▶ **EXERCISE BRIEF**: Return each entry word for word and skip its pictures.

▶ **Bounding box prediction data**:
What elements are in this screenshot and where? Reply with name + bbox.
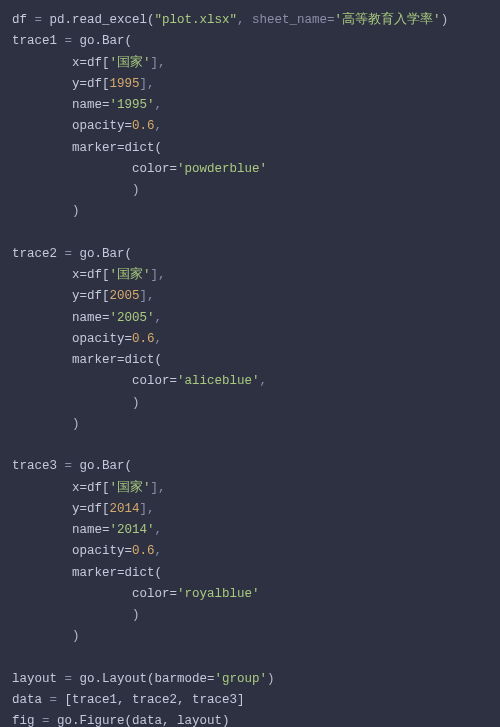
code-line: name='1995',: [12, 98, 162, 112]
code-line: ): [12, 204, 80, 218]
code-line: df = pd.read_excel("plot.xlsx", sheet_na…: [12, 13, 448, 27]
code-line: x=df['国家'],: [12, 56, 166, 70]
code-line: x=df['国家'],: [12, 481, 166, 495]
code-line: opacity=0.6,: [12, 544, 162, 558]
code-line: opacity=0.6,: [12, 332, 162, 346]
code-line: name='2014',: [12, 523, 162, 537]
code-line: ): [12, 396, 140, 410]
code-line: data = [trace1, trace2, trace3]: [12, 693, 245, 707]
code-line: y=df[2014],: [12, 502, 155, 516]
code-line: marker=dict(: [12, 141, 162, 155]
code-line: trace1 = go.Bar(: [12, 34, 132, 48]
code-line: name='2005',: [12, 311, 162, 325]
code-line: layout = go.Layout(barmode='group'): [12, 672, 275, 686]
code-line: marker=dict(: [12, 353, 162, 367]
code-line: x=df['国家'],: [12, 268, 166, 282]
code-line: trace2 = go.Bar(: [12, 247, 132, 261]
code-line: y=df[1995],: [12, 77, 155, 91]
code-line: fig = go.Figure(data, layout): [12, 714, 230, 727]
code-line: ): [12, 183, 140, 197]
code-line: ): [12, 417, 80, 431]
code-line: marker=dict(: [12, 566, 162, 580]
code-line: color='aliceblue',: [12, 374, 267, 388]
code-line: ): [12, 629, 80, 643]
code-line: trace3 = go.Bar(: [12, 459, 132, 473]
code-line: color='powderblue': [12, 162, 267, 176]
code-line: y=df[2005],: [12, 289, 155, 303]
code-line: opacity=0.6,: [12, 119, 162, 133]
code-block: df = pd.read_excel("plot.xlsx", sheet_na…: [12, 10, 488, 727]
code-line: color='royalblue': [12, 587, 260, 601]
code-line: ): [12, 608, 140, 622]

▶ **TASK RESULT**:
What elements are in this screenshot and where? Reply with name + bbox.
code-line: name='1995',: [12, 98, 162, 112]
code-line: ): [12, 204, 80, 218]
code-line: df = pd.read_excel("plot.xlsx", sheet_na…: [12, 13, 448, 27]
code-line: x=df['国家'],: [12, 56, 166, 70]
code-line: x=df['国家'],: [12, 481, 166, 495]
code-line: opacity=0.6,: [12, 544, 162, 558]
code-line: opacity=0.6,: [12, 332, 162, 346]
code-line: name='2014',: [12, 523, 162, 537]
code-line: ): [12, 396, 140, 410]
code-line: data = [trace1, trace2, trace3]: [12, 693, 245, 707]
code-line: y=df[2014],: [12, 502, 155, 516]
code-line: marker=dict(: [12, 141, 162, 155]
code-line: trace1 = go.Bar(: [12, 34, 132, 48]
code-line: name='2005',: [12, 311, 162, 325]
code-line: layout = go.Layout(barmode='group'): [12, 672, 275, 686]
code-line: marker=dict(: [12, 353, 162, 367]
code-line: x=df['国家'],: [12, 268, 166, 282]
code-line: trace2 = go.Bar(: [12, 247, 132, 261]
code-line: y=df[1995],: [12, 77, 155, 91]
code-line: fig = go.Figure(data, layout): [12, 714, 230, 727]
code-line: ): [12, 183, 140, 197]
code-line: ): [12, 417, 80, 431]
code-line: marker=dict(: [12, 566, 162, 580]
code-line: color='aliceblue',: [12, 374, 267, 388]
code-line: ): [12, 629, 80, 643]
code-line: trace3 = go.Bar(: [12, 459, 132, 473]
code-line: color='powderblue': [12, 162, 267, 176]
code-line: y=df[2005],: [12, 289, 155, 303]
code-line: opacity=0.6,: [12, 119, 162, 133]
code-block: df = pd.read_excel("plot.xlsx", sheet_na…: [12, 10, 488, 727]
code-line: color='royalblue': [12, 587, 260, 601]
code-line: ): [12, 608, 140, 622]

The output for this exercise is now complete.